А как това ми напомни за великолепния разказ на Михаил Булгаков “Пешкир с петел” - това е отделен въпрос...
The bath was very refreshing; but I should have enjoyed the whole
thing much better if they had provided me with something more
suitable to wipe upon than a thin linen sheet.
The Germans hold
very curious notions as to the needs and requirements of a wet man.
I wish they would occasionally wash and bath themselves, and then
they would, perhaps, obtain more practical ideas upon the subject.
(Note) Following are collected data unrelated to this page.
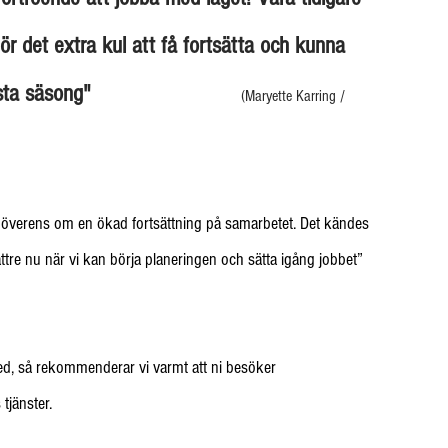
gör det extra kul att få fortsätta och kunna 
sta säsong" 
(Maryette Karring / 
 är överens om en ökad fortsättning på samarbetet. Det kändes 
ättre nu när vi kan börja planeringen och sätta igång jobbet” 
d, så rekommenderar vi varmt att ni besöker 
tjänster.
I have wiped upon a sheet in cases of emergency, and so I have upon
a pair of socks; but there is no doubt that the proper thing is a
towel. To dry oneself upon a sheet needs special training and
unusual agility. A Nautch Girl or a Dancing Dervish would, no
doubt, get through the performance with credit. They would twirl
the sheet gracefully round their head, draw it lightly across their
back, twist it in waving folds round their legs, wrap themselves for
a moment in its whirling maze, and then lightly skip away from it,
dry and smiling.
But that is not the manner in which the dripping, untaught Briton
attempts to wipe himself upon a sheet. The method he adopts is, to
clutch the sheet with both hands, lean up against the wall, and rub
himself with it. In trying to get the thing round
to the back of
him, he drops half of it into the water, and from that moment the
bathroom is not big enough to enable him to get away for an instant
from that wet half. When he is wiping the front of himself with
the
dry half, the wet half climbs round behind, and, in a spirit of
offensive familiarity, slaps him on the back. While he is stooping
down rubbing his feet, it throws itself with delirious joy around
his head, and he is black in the face before he can struggle away
from its embrace. When he is least expecting anything of
the kind,
it flies round and gives him a playful flick upon some particularly
tender part of his body that sends him springing with a yell ten
feet up into the air. The great delight of the sheet, as a whole,
is to trip him up whenever he attempts to move, so as to hear what
he says when he sits down suddenly on the stone floor; and if it can
throw him into the bath again just as he has finished wiping
himself, it feels that life is worth living after all.